At the time that her knees began to ache after years of polishing floors, Khulu tore herself away from the clinging vines of family – and her employer, Mrs Bird, who over the years had also become friend and benefactress, fondly called MaNtaka (a take on her surname) by Khulu and her family.
‘Now that I am retiring, I want to go back to the place my beloved Hlombe and I planned for our old age,’ Khulu told everyone.
She and her husband Hlombe were newly married when she first got that job; Mr and Mrs Bird also a newly married couple. Both women thought it a good omen that they shared the date of their weddings. Both were blessed with two, and two children only. Girls for both; no boys – much to the secret lamentation of the husbands.
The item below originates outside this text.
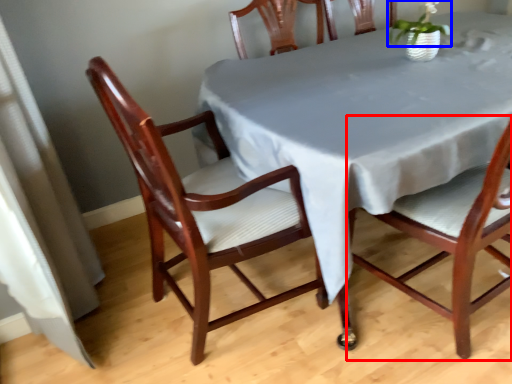 Question: Which object is further to the camera taking this photo, chair (highlighted by a red box) or plant (highlighted by a blue box)?

Choices:
 (A) chair
 (B) plant

Answer: (B) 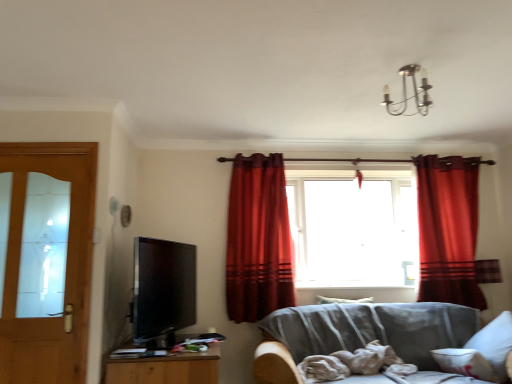 This screenshot has width=512, height=384. Identify the location of free point above light brown wooden door at left (from a real-world perspective). (42, 149). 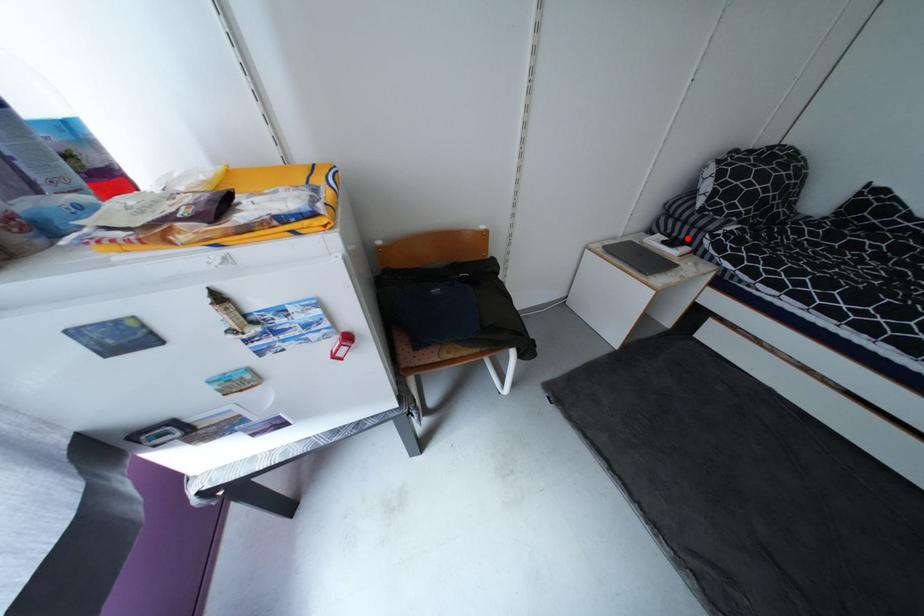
As much as both men professed to love their daughters, each harboured a sorrow in his heart; for each, the girls were not true heirs. Perhaps this private sorrow accounted for their early demises.
While the two women both lost their husbands much too early, they did not lose each other. When Khulu lost Hlombe, Mrs Bird was a huge support to her; and Khulu returned the favour hardly a year and a half later.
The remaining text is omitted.